As the state of North Carolina defends the controversial voting law passed by the General Assembly and signed by Governor Pat McCrory this summer, the Charlotte Observer notes that such broad restrictions in other states have hurt voters and lead to misgivings on the bench.
In Tuesday’s paper, the editorial board writes:
‘The state reiterated its stand that the changes were made to fight voter fraud and ensure voting integrity – and are not voter suppression, as litigants suggest.
That’s hogwash, of course. And it was refreshing to finally hear recently two prominent jurists whose landmark rulings enabled voter ID laws nationwide to essentially admit that.
Both Appeals Court Judge Richard A. Posner, appointed by President Ronald Reagan in 1981, and U.S. Supreme Court Justice John Paul Stevens, appointed by President Gerald Ford in 1975, expressed misgivings about the impact of rulings they made affirming voter ID laws. They both had seminal roles in the landmark Crawford v. Marion County Election Board case that upheld Indiana voter identification laws that, like North Carolina’s today, were viewed as the most stringent in the nation in 2007.
Posner wrote the Seventh Circuit Appeals court ruling in the Indiana case. But in a new book and in interviews last week, he all but said he wished he had not. When asked if he got the case wrong, he did not equivocate. “Yes. Absolutely. And the problem is that there hadn’t been that much activity with voter identification…. [The judges] weren’t really given strong indications that requiring additional voter identification would actually disfranchise people entitled to vote.”

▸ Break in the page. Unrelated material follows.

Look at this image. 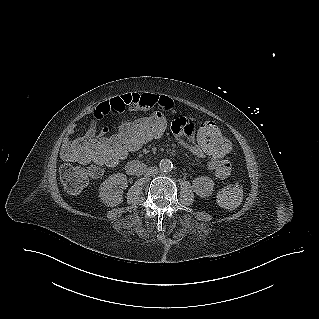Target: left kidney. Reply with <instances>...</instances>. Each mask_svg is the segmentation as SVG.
Segmentation results:
<instances>
[{"mask_svg": "<svg viewBox=\"0 0 319 319\" xmlns=\"http://www.w3.org/2000/svg\"><path fill=\"white\" fill-rule=\"evenodd\" d=\"M214 182L207 176L197 177L193 180L195 193L202 198L212 195Z\"/></svg>", "mask_w": 319, "mask_h": 319, "instance_id": "5707ae66", "label": "left kidney"}]
</instances>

But it clearly did, he said. His colleague, dissenting Judge Terence T. Evans had it right when he wrote: “Let’s not beat around the bush. The Indiana voter photo ID law is a not-too-thinly-veiled attempt to discourage election-day turnout by certain folks believed to skew Democratic.”
Stevens admitted to the Wall Street Journal last week that when the case got to the Supreme Court, it was dissenting Justice David Souter who got it right: Stevens cited Souter’s dissent that said the law would harm poor, minority, disabled, and elderly voters. “As a matter of actual history, he’s dead right.”

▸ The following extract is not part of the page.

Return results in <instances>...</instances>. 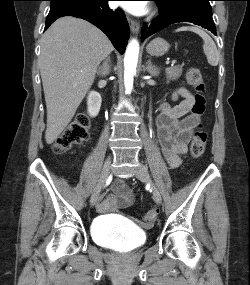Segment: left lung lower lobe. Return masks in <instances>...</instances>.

But Stevens, who wrote the majority opinion in 2008 upholding the voter ID law, stands by his decision on constitutional grounds. He said not enough evidence was presented to persuade him to rule otherwise. He insisted that the ruling is unique to the Indiana case and should not be applied broadly to others.
Yet, that is exactly what North Carolina says should happen. N.C. officials cite Indiana and other states as precedent for setting up N.C.’s strict voter laws, which not only require a certain type of photo ID but mandate many other restrictive changes.

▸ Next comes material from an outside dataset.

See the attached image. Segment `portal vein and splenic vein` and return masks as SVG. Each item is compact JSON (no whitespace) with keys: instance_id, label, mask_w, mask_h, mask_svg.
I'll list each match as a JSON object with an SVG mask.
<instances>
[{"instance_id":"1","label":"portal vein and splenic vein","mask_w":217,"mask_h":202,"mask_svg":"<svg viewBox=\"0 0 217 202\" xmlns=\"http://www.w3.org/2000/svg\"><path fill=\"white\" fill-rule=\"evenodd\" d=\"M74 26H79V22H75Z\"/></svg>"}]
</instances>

N.C. lawmakers can’t plead ignorance about the disproportionate impact these changes will have. Many, including this editorial board, have laid out the statistics: African Americans were 22 percent of registered voters in 2012, but they cast 33 percent of the ballots in the first week of early voting, 30 percent of the out-of-precinct ballots cast on Election Day, and 43 percent of the ballots cast on the now- eliminated first Sunday of early voting. They are 34 percent of the registered voters who do not appear to have a driver’s license or N.C. photo ID.
Early voting has proven to boost voter participation, something policymakers should welcome. In Mecklenburg County alone, early voting – especially weekend early voting – has become overwhelmingly popular. Nearly 900,000 voters have used that option over the last decade.
But come 2016, when the state’s restrictive laws are in place, that could change. The courts should take note of the regrets and misgivings past jurists are expressing. These laws will hurt, not help, voters.’